Sunday, 23 September 2007

Faith! What is it good for? (pt. 2)

2) Faith is a virtue.

No it isn't. It might be one of the so called "Christian Virtues" (Faith, Hope and Charity/Love/Agape – 1 Corinthians 13:13) but we might only believe this is genuinely a virtue if we have faith that the bible is true. "I have faith that the bible is true, and the bible tells me faith is a virtue ipso facto, QED". All major religions have some article of scripture lauding faith, and all only stand up if you already have faith in the truth of those documents. This kind of circular reasoning gets us nowhere, and the name for this logical fallacy is petitio principii: begging the question.
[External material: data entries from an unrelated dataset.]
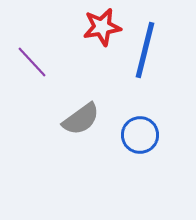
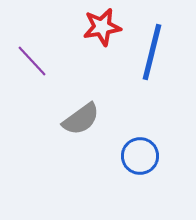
blue line: moved 7 px right, 2 px down
purple line: moved 1 px up
blue circle: moved 21 px down
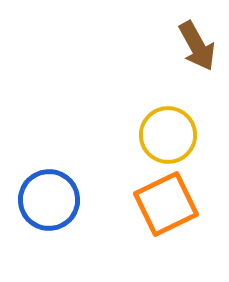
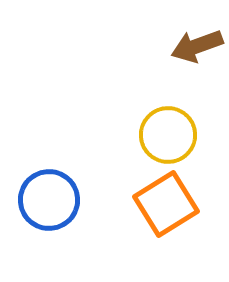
brown arrow: rotated 99 degrees clockwise
orange square: rotated 6 degrees counterclockwise
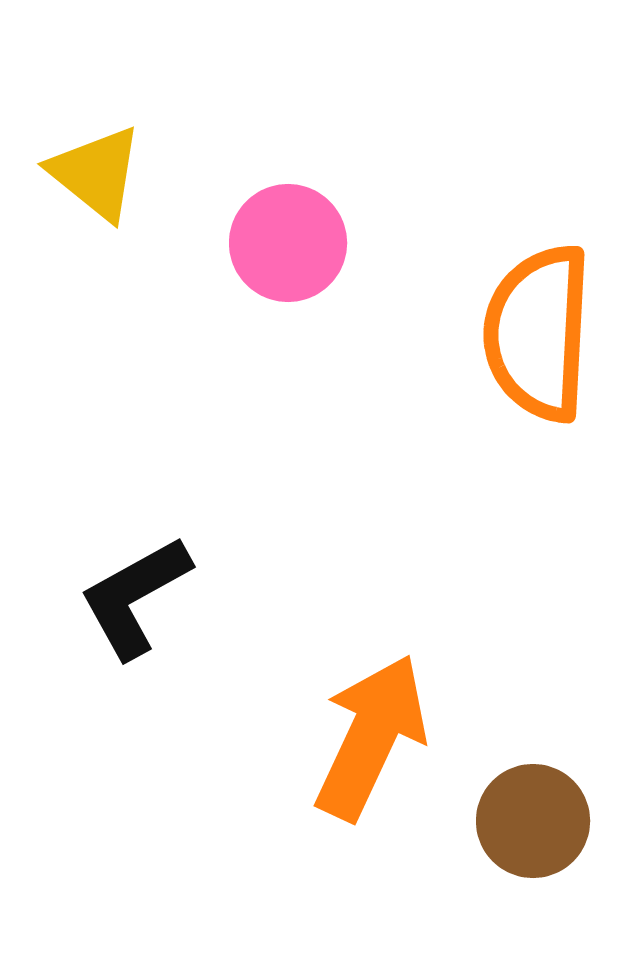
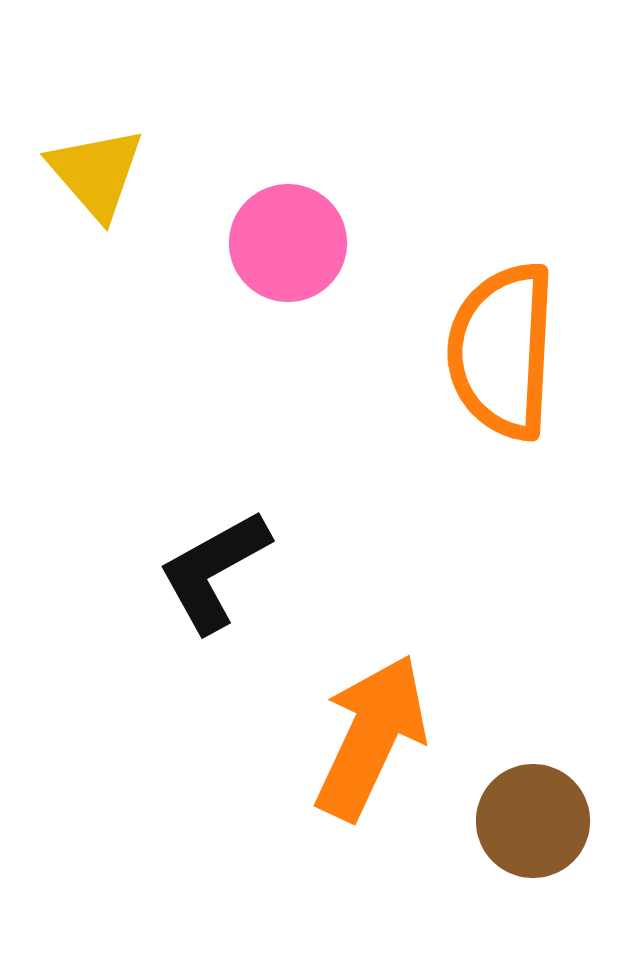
yellow triangle: rotated 10 degrees clockwise
orange semicircle: moved 36 px left, 18 px down
black L-shape: moved 79 px right, 26 px up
To paraphrase Sam Harris, how virtuous has Islam’s doctrine of martyrdom been shown to be recently? Or the Catholic insistence on the tenets that condoms and abortion are evil? Or the Christian teaching that sodomy is an abomination? These beliefs, and a multitude of other grievous lies, can only be interpreted as virtuous by those who already buy-in to the delusion that their holy book is the inerrant word of god, and that their interpretation is the only possible correct one.

Until faith can be demonstrated to have positive effects that outweigh its negative ones, despite the evidence to the contrary, we should fall back to the default position and assume that all such propositions are false.